Common everyday potatoes do not agree with our Williams River neighbors. One of them remarked to the writer: “It appears to me our potatoes ain’t as strong as those you get on the low grounds.” The Williams River potato has a better flavor, and when eaten does not lie so cold and heavy on the stomach. It is no hardship to live for months, as many of our people do near the pine woods, on bread, butter, milk and potatoes, and no meat except game.
Maybe when the excellence of the Williams River potato becomes generally known those portions of Pocahontas which are too high to produce corn and other ordinary crops, but which do grow potatoes to perfection, both as to quality and quantity, will have the great potato fields of the country.
APPLIED HISTORY
William T. Price
In reference to the ancestry of our people, it may be inferred that our citizenship is of a composite character, Germans, English, Irish, Scotch and French.

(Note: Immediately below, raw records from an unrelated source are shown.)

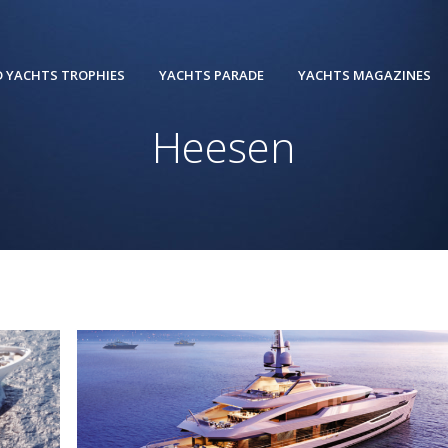
 YACHTS TROPHIES
YACHTS PARADE
YACHTS MAGAZINES
Heesen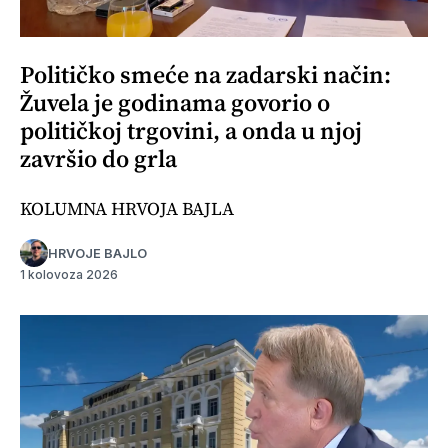
Političko smeće na zadarski način:
Žuvela je godinama govorio o
političkoj trgovini, a onda u njoj
završio do grla
KOLUMNA HRVOJA BAJLA
HRVOJE BAJLO
1 kolovoza 2026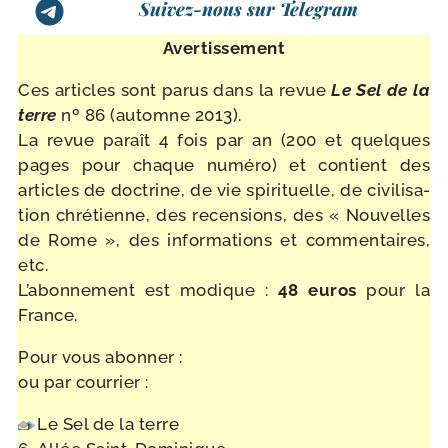
Suivez-nous sur Telegram
Avertissement
Ces articles sont parus dans la revue
Le
Sel de la
terre
nº 86 (automne 2013).
La revue paraît 4 fois par an (200 et quelques
pages pour chaque numé­ro) et contient des
articles de doc­trine, de vie spi­ri­tuelle, de civi­li­sa­
tion chré­tienne, des recen­sions, des « Nouvelles
de Rome », des infor­ma­tions et com­men­taires,
etc.
L’abonnement est modique :
48 euros
pour la
France.
Pour vous abonner :
ou par courrier :
Le Sel de la terre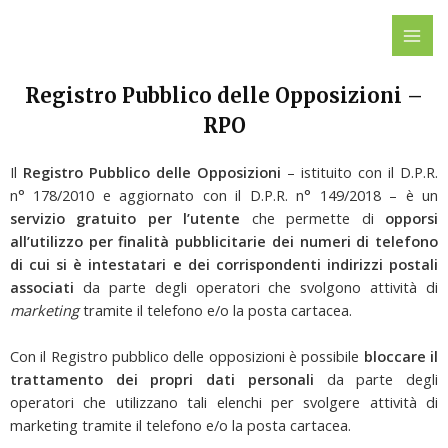
Vai
MAI
al
ME
contenuto
Registro Pubblico delle Opposizioni –
RPO
Il
Registro Pubblico delle Opposizioni
– istituito con il D.P.R.
n° 178/2010 e aggiornato con il D.P.R. n° 149/2018 – è un
servizio gratuito per l’utente
che permette di
opporsi
all’utilizzo per finalità pubblicitarie dei numeri di telefono
di cui si è intestatari e dei corrispondenti indirizzi postali
associati
da parte degli operatori che svolgono attività di
marketing
tramite il telefono e/o la posta cartacea.
Con il Registro pubblico delle opposizioni è possibile
bloccare il
trattamento dei propri dati personali
da parte degli
operatori che utilizzano tali elenchi per svolgere attività di
marketing tramite il telefono e/o la posta cartacea.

Such names as these: Lightner, Harper, Yeager, Arbogast, Herold, Halterman, Burr, Siple, Sheets, Casebolt, Sydenstricker, Varner, Hevener, Cackley, Gumm, Overholt, Shrader and Burner indicate German descent.

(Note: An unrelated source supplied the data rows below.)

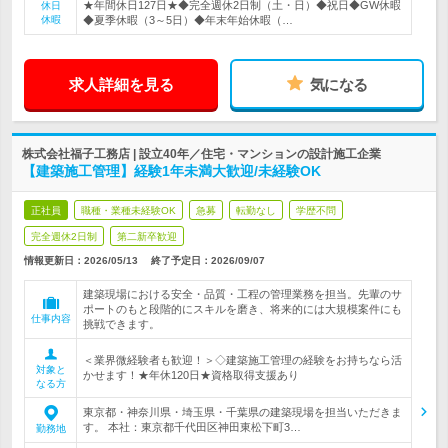
★年間休日127日★◆完全週休2日制（土・日）◆祝日◆GW休暇
休日
休暇
◆夏季休暇（3～5日）◆年末年始休暇（…
求人詳細を見る
気になる
株式会社福子工務店 | 設立40年／住宅・マンションの設計施工企業
【建築施工管理】経験1年未満大歓迎/未経験OK
正社員
職種・業種未経験OK
急募
転勤なし
学歴不問
完全週休2日制
第二新卒歓迎
情報更新日：2026/05/13
終了予定日：
2026/09/07
建築現場における安全・品質・工程の管理業務を担当。先輩のサ
ポートのもと段階的にスキルを磨き、将来的には大規模案件にも
仕事内容
挑戦できます。
＜業界微経験者も歓迎！＞◇建築施工管理の経験をお持ちなら活
対象と
かせます！★年休120日★資格取得支援あり
なる方
東京都・神奈川県・埼玉県・千葉県の建築現場を担当いただきま
す。 本社：東京都千代田区神田東松下町3…
勤務地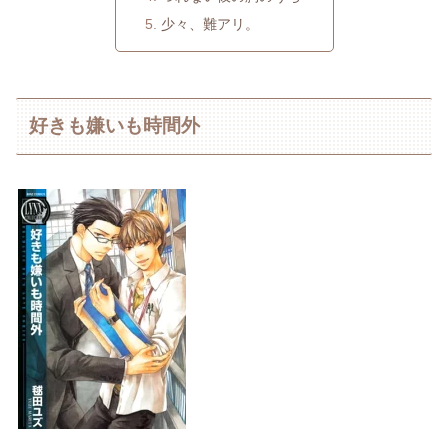
少々、難アリ。
好きも嫌いも時間外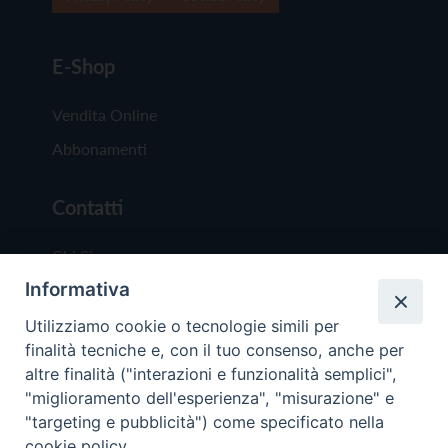
E-Shop
Vendita Online
Abbonamenti
Contatti
Chi Siamo
Informativa
Redazione
Scrivici
Utilizziamo cookie o tecnologie simili per
finalità tecniche e, con il tuo consenso, anche per
altre finalità ("interazioni e funzionalità semplici",
"miglioramento dell'esperienza", "misurazione" e
"targeting e pubblicità") come specificato nella
cookie policy.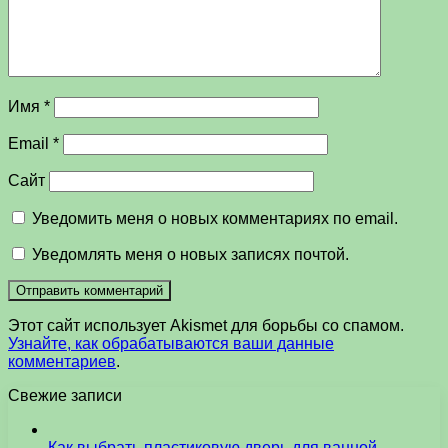
Имя
*
Email
*
Сайт
Уведомить меня о новых комментариях по email.
Уведомлять меня о новых записях почтой.
Этот сайт использует Akismet для борьбы со спамом.
Узнайте, как обрабатываются ваши данные
комментариев
.
Свежие записи
Как выбрать пластиковую дверь для ванной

Moore, Gillispie, McCarty, McLaughlin, Coch-ran, Waugh, Hogsett, McNeel, Kerr, Lockridge, Drennan, Gay, McCollam, McCoy, Beard, Baxter, Slaven, Hannah, Hill, Kincaid, Irvine, McElwee, Wallace, Curry, Hamilton, Sharp, Friel and McCutcheon imply Scotch-Irish or English-Irish ancestry.

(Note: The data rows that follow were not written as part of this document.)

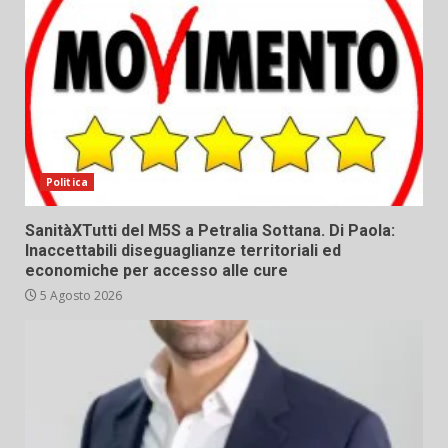
Politica
SanitàXTutti del M5S a Petralia Sottana. Di Paola:
Inaccettabili diseguaglianze territoriali ed
economiche per accesso alle cure
5 Agosto 2026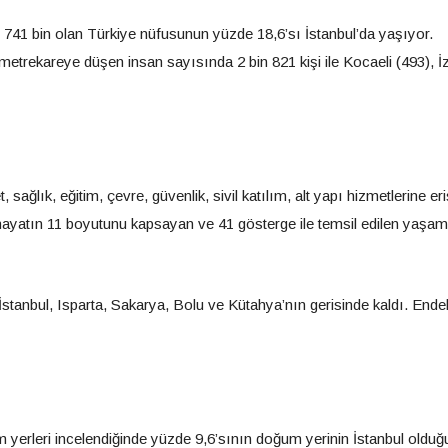
n 741 bin olan Türkiye nüfusunun yüzde 18,6’sı İstanbul’da yaşıyor.
metrekareye düşen insan sayısında 2 bin 821 kişi ile Kocaeli (493), İ
, sağlık, eğitim, çevre, güvenlik, sivil katılım, alt yapı hizmetlerine er
ayatın 11 boyutunu kapsayan ve 41 gösterge ile temsil edilen yaşam
 İstanbul, Isparta, Sakarya, Bolu ve Kütahya’nın gerisinde kaldı. Ende
erleri incelendiğinde yüzde 9,6’sının doğum yerinin İstanbul olduğ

Warwick, Matthews, Renick, Clark, Gibson, Johnson, Galford, Buckley, Kennison, Adkinson, Barlow, Gatewood, Jackson, Brown, Wooddell, Hull, Cooper, Duffield, Auldridge, Duncan, Beale and Sutton indicate English antecedents.
Maupin, Ligon, Devier, Tacey, Dilley, Bussard and Lange are of French extraction.
Poage, Pritchard, Price and Ruckman denote Welch extraction.
Kee, Doyle, Kelley, Loury, Cloonan, Scales and Roark leave us in no doubt that the Emerald Isle is their fatherland…
Our people possessed an energetic spirit that prompted them to desire a place where they could acquire a competency of earthly goods, so needful in times of disability and for the decrepitude of advancing years.
These people came among the mountains seeking refuge from civil and religious wrongs, and have a sanctuary where God could be worshipped, none daring to molest or make them afraid.
They felt it a duty to provide for their households, and, here, land was to be had in goodly portions and sufficient to locate sons and daughters near the parental home, so tenderly ardent were their family affinities…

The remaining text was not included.